4. Четвертая богословская проблема — это отношения Иисуса Христа с Творцом вселенной, Владыкой истории, а также со Святым Духом, причастным к творению и пребывающим в христианской общине. Некоторые приверженцы радикального христианства, например Лев Толстой и ряд сект, считают догмат о Троице неудачным изобретением развращенной церкви, не имеющим никакого влияния на нравственно-этическое учение. Тем не менее они не могли совсем уйти от вопроса и поэтому предпринимали попытки ответить на него по-своему. Однако другие, среди них Иоанн Богослов со своим Первым посланием и Тертуллиан, как раз заложили основу классического вероучения.
Положительные и отрицательные мнения со стороны столь практически настроенных и этически мыслящих христиан подтверждают, что догмат о Троице не просто выдумка, ничего не значащая для вопросов морали, как некоторым хотелось бы его представить. Обычно эта проблема возникает, когда верующим, увлеченным доказательствами господства Иисуса Христа, нужно подчеркнуть Его власть, определить суть Его заповедей, связать Его закон с силой, которой повинуются природа и судьбы людей даже в мирском обществе.
При этом у данной группы христиан возникает сильнейшее искушение превратить свойственный им этический дуализм в онтологическое раздвоение реальности. Отказ от общества хорошо сочетается с подозрительностью по отношению к природе и Богу, этой природой повелевающему; упование на помощь Иисуса Христа часто переходит в надежду на Святого Духа, пребывающего в Нем и в верующем; вообще, появляется тенденция разделить все сущее на материальный мир, где властвует антихрист, и духовное царство, над которым господствует духовный Бог.
Такая направленность взглядов очевидна в монтанизме[39] Тертулиана, в духовности францисканцев, в квакерском учении о внутреннем свете, в размышлениях Льва Толстого.
На окраине радикального движения всегда развивается манихейская ересь[40]

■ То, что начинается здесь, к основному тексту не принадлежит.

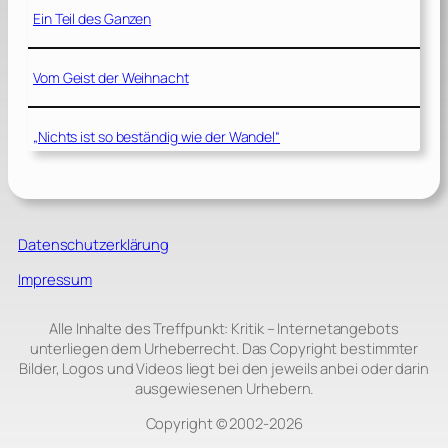
Ein Teil des Ganzen
Vom Geist der Weihnacht
„Nichts ist so beständig wie der Wandel“
Datenschutzerklärung
Impressum
Alle Inhalte des Treffpunkt: Kritik – Internetangebots
unterliegen dem Urheberrecht. Das Copyright bestimmter
Bilder, Logos und Videos liegt bei den jeweils anbei oder darin
ausgewiesenen Urhebern.
Copyright © 2002‑2026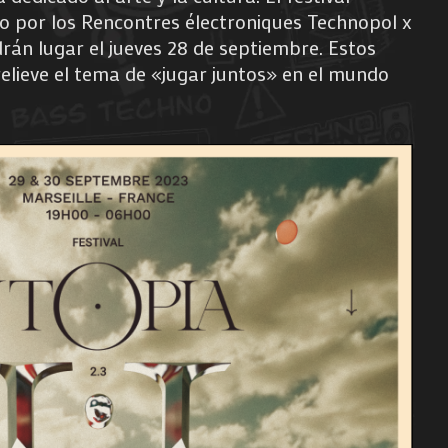
o por los Rencontres électroniques Technopol x
drán lugar el jueves 28 de septiembre. Estos
elieve el tema de «jugar juntos» en el mundo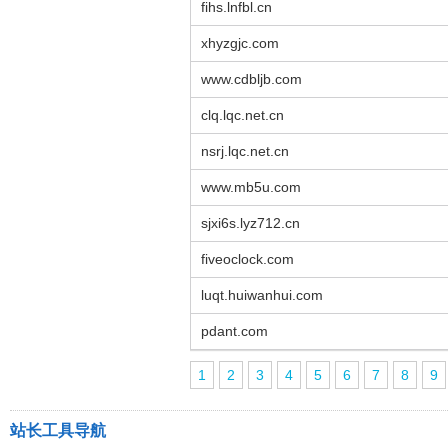
fihs.lnfbl.cn
xhyzgjc.com
www.cdbljb.com
clq.lqc.net.cn
nsrj.lqc.net.cn
www.mb5u.com
sjxi6s.lyz712.cn
fiveoclock.com
luqt.huiwanhui.com
pdant.com
1
2
3
4
5
6
7
8
9
站长工具导航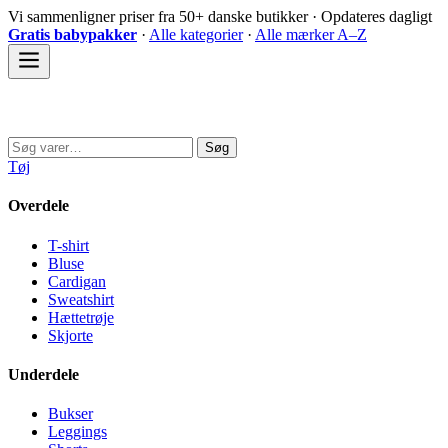
Spring
Vi sammenligner priser fra 50+ danske butikker · Opdateres dagligt
til
Gratis babypakker
·
Alle kategorier
·
Alle mærker A–Z
indhold
Sovedyret
Søg
Søg
efter:
Tøj
Overdele
T-shirt
Bluse
Cardigan
Sweatshirt
Hættetrøje
Skjorte
Underdele
Bukser
Leggings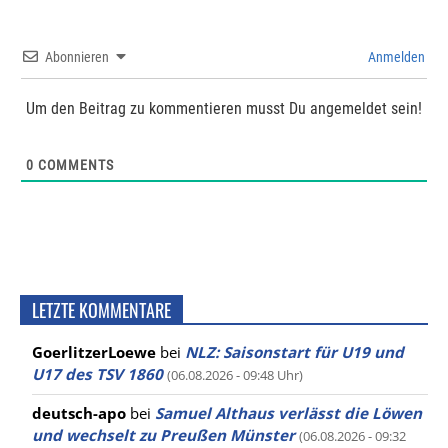
Abonnieren
Anmelden
Um den Beitrag zu kommentieren musst Du angemeldet sein!
0
COMMENTS
LETZTE KOMMENTARE
GoerlitzerLoewe
bei
NLZ: Saisonstart für U19 und
U17 des TSV 1860
(06.08.2026 - 09:48 Uhr)
deutsch-apo
bei
Samuel Althaus verlässt die Löwen
und wechselt zu Preußen Münster
(06.08.2026 - 09:32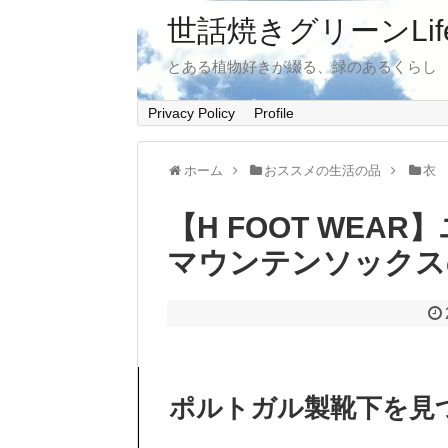
世話焼きグリーンLif
とある植物好きが綴る、緑のあるくらし
Privacy Policy
Profile
ホーム
おススメの生活の品
衣
【H FOOT WE
マウンテンソックス
ポルトガル製靴下を見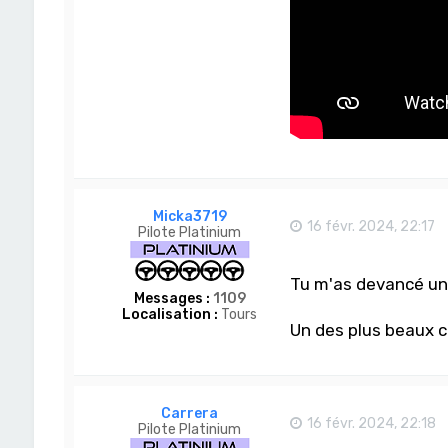
Micka3719
16 févr. 2024, 22:17
Pilote Platinium
Tu m'as devancé un
Messages :
1109
Localisation :
Tours
Un des plus beaux c
Carrera
16 févr. 2024, 22:18
Pilote Platinium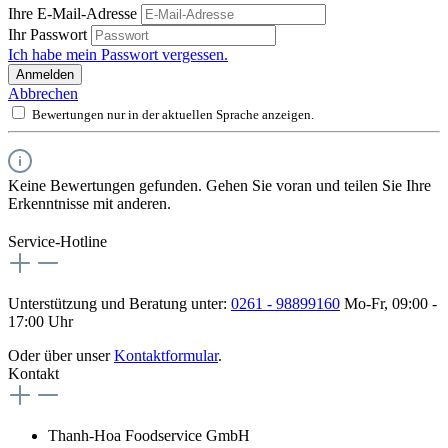
Ihre E-Mail-Adresse
Ihr Passwort
Ich habe mein Passwort vergessen.
Anmelden
Abbrechen
Bewertungen nur in der aktuellen Sprache anzeigen.
Keine Bewertungen gefunden. Gehen Sie voran und teilen Sie Ihre
Erkenntnisse mit anderen.
Service-Hotline
Unterstützung und Beratung unter:
0261 - 98899160
Mo-Fr, 09:00 -
17:00 Uhr
Oder über unser
Kontaktformular
.
Kontakt
Thanh-Hoa Foodservice GmbH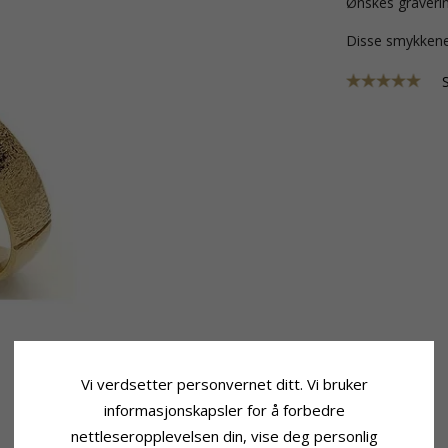
Ønskes graverin
Disse smykkene
Vi verdsetter personvernet ditt. Vi bruker
informasjonskapsler for å forbedre
nettleseropplevelsen din, vise deg personlig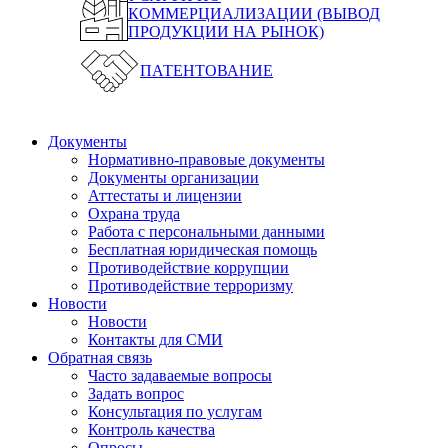
КОММЕРЦИАЛИЗАЦИИ (ВЫВОД
ПРОДУКЦИИ НА РЫНОК)
ПАТЕНТОВАНИЕ
Документы
Нормативно-правовые документы
Документы организации
Аттестаты и лицензии
Охрана труда
Работа с персональными данными
Бесплатная юридическая помощь
Противодействие коррупции
Противодействие терроризму
Новости
Новости
Контакты для СМИ
Обратная связь
Часто задаваемые вопросы
Задать вопрос
Консультация по услугам
Контроль качества
Опросы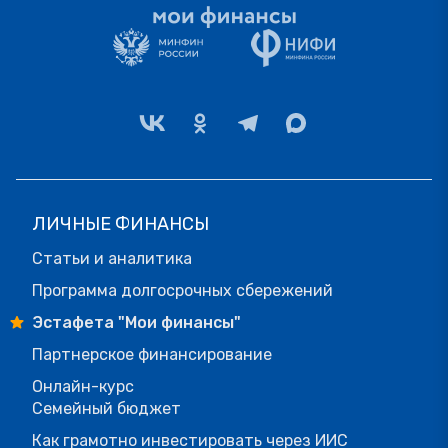
ЛИЧНЫЕ ФИНАНСЫ
Статьи и аналитика
Программа долгосрочных сбережений
Эстафета "Мои финансы"
Партнерское финансирование
Онлайн-курс
Семейный бюджет
Как грамотно инвестировать через ИИС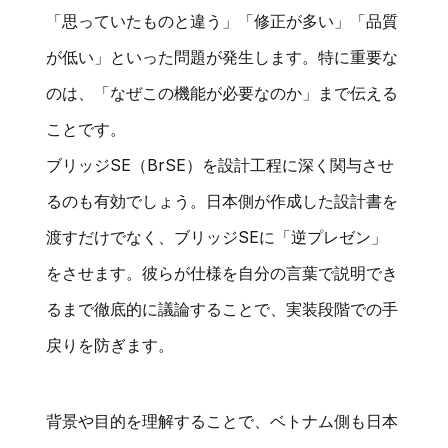
「思っていたものと違う」「修正が多い」「品質
が低い」といった問題が発生します。特に重要な
のは、「なぜこの機能が必要なのか」まで伝える
ことです。
ブリッジSE（BrSE）を設計工程に深く関与させ
るのも有効でしょう。日本側が作成した設計書を
渡すだけでなく、ブリッジSEに「逆プレゼン」
をさせます。彼らが仕様を自分の言葉で説明でき
るまで徹底的に議論することで、実装段階での手
戻りを防ぎます。
背景や目的を理解することで、ベトナム側も日本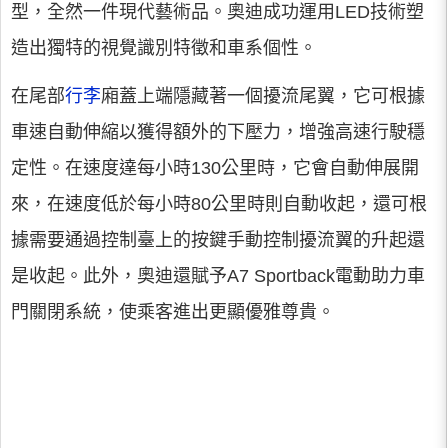
型，全然一件現代藝術品。奧迪成功運用LED技術塑
造出獨特的視覺識別特徵和車系個性。
在尾部
行李
廂蓋上端隱藏著一個擾流尾翼，它可根據
車速自動伸縮以獲得額外的下壓力，增強高速行駛穩
定性。在速度達每小時130公里時，它會自動伸展開
來，在速度低於每小時80公里時則自動收起，還可根
據需要通過控制臺上的按鍵手動控制擾流翼的升起還
是收起。此外，奧迪還賦予A7 Sportback電動助力車
門關閉系統，使乘客進出更顯優雅尊貴。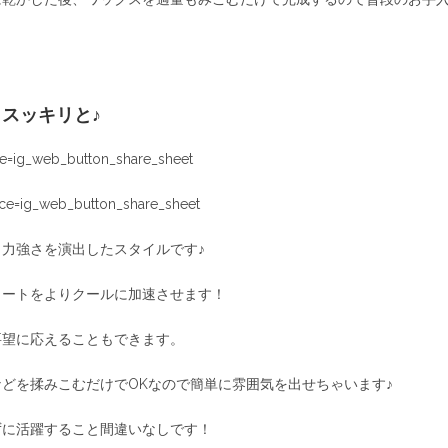
スッキリと♪
e=ig_web_button_share_sheet
e=ig_web_button_share_sheet
力強さを演出したスタイルです♪
ョートをよりクールに加速させます！
要望に応えることもできます。
どを揉みこむだけでOKなので簡単に雰囲気を出せちゃいます♪
ずに活躍すること間違いなしです！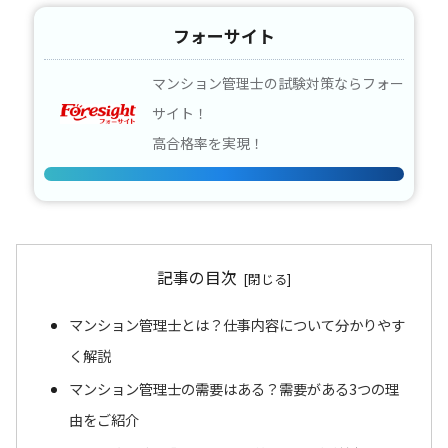
フォーサイト
マンション管理士の試験対策ならフォー
サイト！
高合格率を実現！
記事の目次
マンション管理士とは？仕事内容について分かりやす
く解説
マンション管理士の需要はある？需要がある3つの理
由をご紹介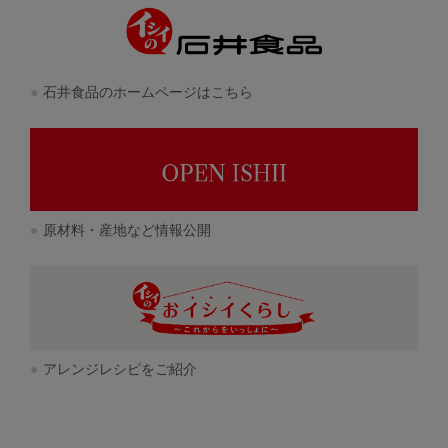
石井食品のホームページはこちら
原材料・産地など情報公開
アレンジレシピをご紹介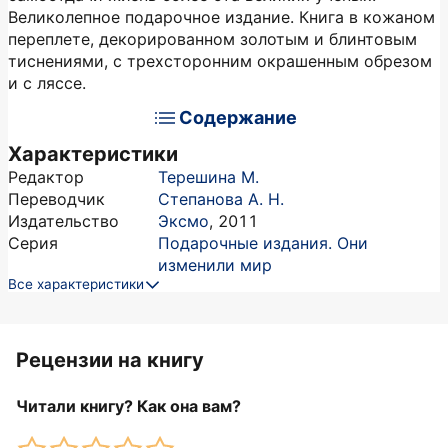
Великолепное подарочное издание. Книга в кожаном
переплете, декорированном золотым и блинтовым
тиснениями, с трехсторонним окрашенным обрезом
и с ляссе.
Содержание
Характеристики
Редактор
Терешина М.
Переводчик
Степанова А. Н.
Издательство
Эксмо
,
2011
Серия
Подарочные издания. Они
изменили мир
Все характеристики
Рецензии на книгу
Читали книгу? Как она вам?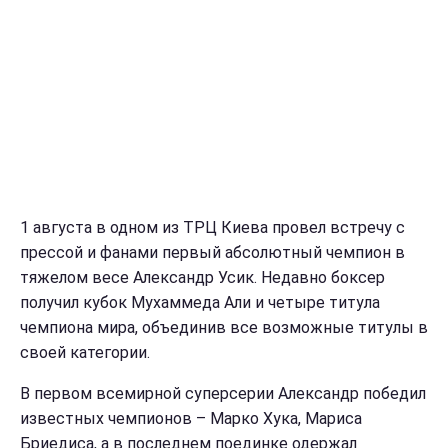
1 августа в одном из ТРЦ Киева провел встречу с
прессой и фанами первый абсолютный чемпион в
тяжелом весе Александр Усик. Недавно боксер
получил кубок Мухаммеда Али и четыре титула
чемпиона мира, объединив все возможные титулы в
своей категории.
В первом всемирной суперсерии Александр победил
известных чемпионов – Марко Хука, Мариса
Бриедиса, а в последнем поединке одержал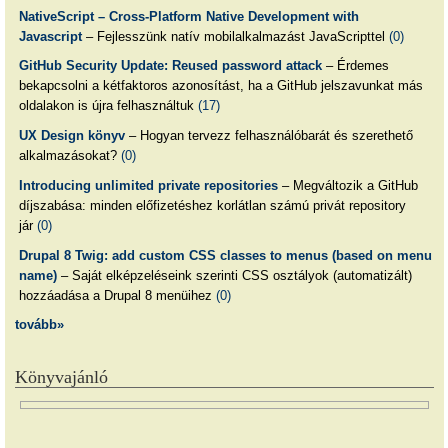
NativeScript – Cross-Platform Native Development with
Javascript
– Fejlesszünk natív mobilalkalmazást JavaScripttel
(0)
GitHub Security Update: Reused password attack
– Érdemes
bekapcsolni a kétfaktoros azonosítást, ha a GitHub jelszavunkat más
oldalakon is újra felhasználtuk
(17)
UX Design könyv
– Hogyan tervezz felhasználóbarát és szerethető
alkalmazásokat?
(0)
Introducing unlimited private repositories
– Megváltozik a GitHub
díjszabása: minden előfizetéshez korlátlan számú privát repository
jár
(0)
Drupal 8 Twig: add custom CSS classes to menus (based on menu
name)
– Saját elképzeléseink szerinti CSS osztályok (automatizált)
hozzáadása a Drupal 8 menüihez
(0)
tovább»
Könyvajánló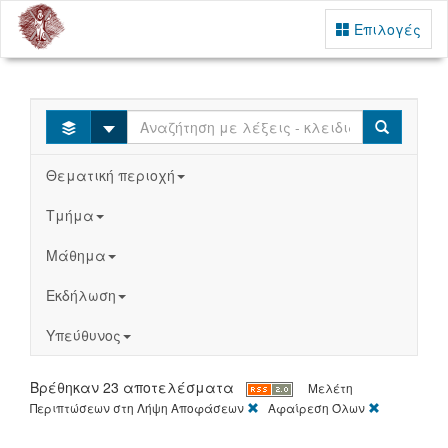
Επιλογές
Select
Search
Θεματική περιοχή
Τμήμα
Μάθημα
Εκδήλωση
Υπεύθυνος
Βρέθηκαν 23 αποτελέσματα
Μελέτη
[X]
[X]
Περιπτώσεων στη Λήψη Αποφάσεων
Αφαίρεση Όλων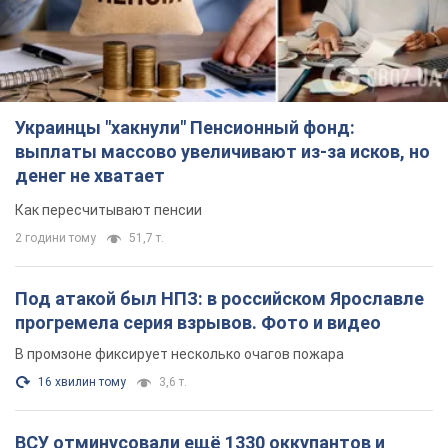
Украинцы "хакнули" Пенсионный фонд:
выплаты массово увеличивают из-за исков, но
денег не хватает
Как пересчитывают пенсии
2 години тому
51,7 т.
Под атакой был НПЗ: в российском Ярославле
прогремела серия взрывов. Фото и видео
В промзоне фиксирует несколько очагов пожара
16 хвилин тому
3,6 т.
ВСУ отминусовали ещё 1330 оккупантов и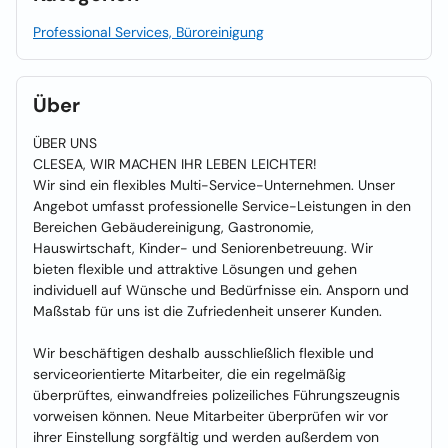
Professional Services, Büroreinigung
Über
ÜBER UNS
CLESEA, WIR MACHEN IHR LEBEN LEICHTER!
Wir sind ein flexibles Multi-Service-Unternehmen. Unser
Angebot umfasst professionelle Service-Leistungen in den
Bereichen Gebäudereinigung, Gastronomie,
Hauswirtschaft, Kinder- und Seniorenbetreuung. Wir
bieten flexible und attraktive Lösungen und gehen
individuell auf Wünsche und Bedürfnisse ein. Ansporn und
Maßstab für uns ist die Zufriedenheit unserer Kunden.
Wir beschäftigen deshalb ausschließlich flexible und
serviceorientierte Mitarbeiter, die ein regelmäßig
überprüftes, einwandfreies polizeiliches Führungszeugnis
vorweisen können. Neue Mitarbeiter überprüfen wir vor
ihrer Einstellung sorgfältig und werden außerdem von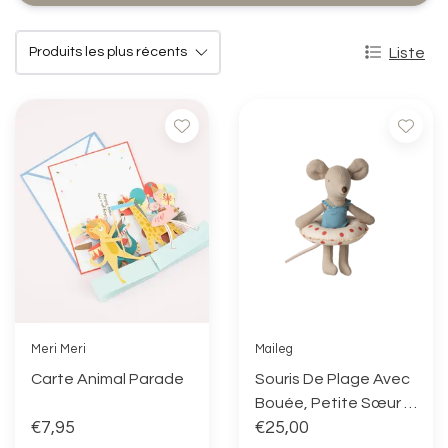
Liste
Meri Meri
Maileg
Carte Animal Parade
Souris De Plage Avec
Bouée, Petite Sœur -
€7,95
Points Rouges
€25,00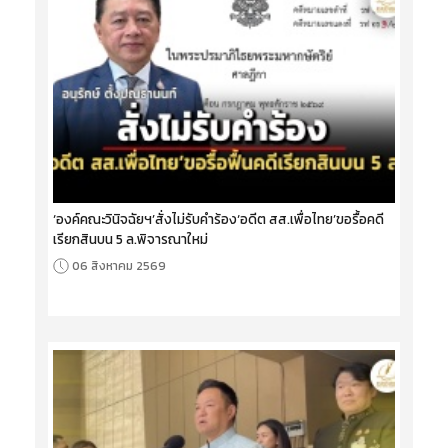
‘องค์คณะวินิจฉัยฯ’สั่งไม่รับคำร้อง‘อดีต สส.เพื่อไทย’ขอรื้อคดี
เรียกสินบน 5 ล.พิจารณาใหม่
06 สิงหาคม 2569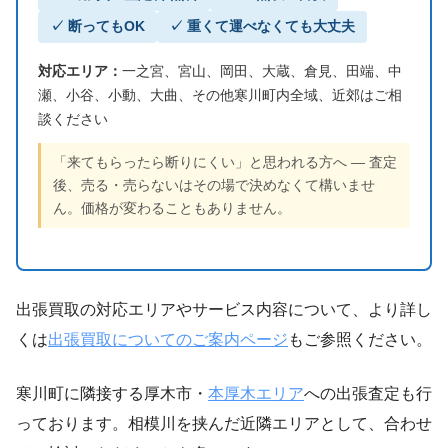
✓ 断ってもOK
✓ 重くて運べなくても大丈夫
対応エリア：
一之宮、宮山、岡田、大蔵、倉見、田端、中
瀬、小谷、小動、大曲、その他寒川町内全域、近郊はご相
談ください
「来てもらったら断りにくい」と思われる方へ — 査定
後、売る・売らないはその場で決めなくて構いませ
ん。価格が変わることもありません。
出張買取の対応エリアやサービス内容について、より詳し
くは
出張買取についてのご案内ページ
もご参照ください。
寒川町に隣接する厚木市・
本厚木エリア
への出張査定も行
っております。相模川を挟んだ近隣エリアとして、合わせ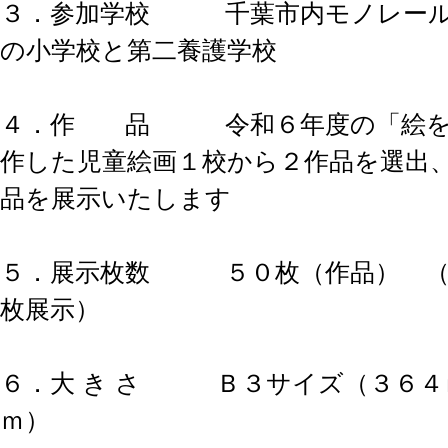
３．参加学校 千葉市内モノレール
の小学校と第二養護学校
４．作 品 令和６年度の「絵を
作した児童絵画１校から２作品を選出
品を展示いたします
５．展示枚数 ５０枚（作品） （
枚展示）
６．大 き さ Ｂ３サイズ（３６４
ｍ）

С одной стороны, обособленное христианство склонно выражаться об отношении Христа к природе и ее Творцу весьма туманно, а с другой — часто происходит потеря историчности Иисуса, и замена Его на некий духовной принцип. Именно поэтому радикальная реформа «отступнического» христианства, предложенная Джорджем Фоксом, подчеркивала особую роль духа, что привело некоторых его последователей к почти полному отказу от Священного Писания и библейского Иисуса Христа, место которых заняла человеческая совесть, возведенная в ранг высшего авторитета. Л. Н.
Толстой подменяет исторического Христа проявлениями духа, воплощающегося то в Будде, то в Иисусе, то в Конфуции, то в самом Льве Николаевиче.
Трудно объяснить, почему радикально настроенные христиане так легко уходят в мистику, забывая принцип господства Иисус Христа, с которого начинали. Может быть, это свидетельство того, что нельзя следовать за Христом в одиночку, как нельзя в одиночку поклоняться Ему. Радикальное христианство необходимо церкви, но только как одно из многих движений: оно не может существовать без противовеса в виде других типов христианства[41].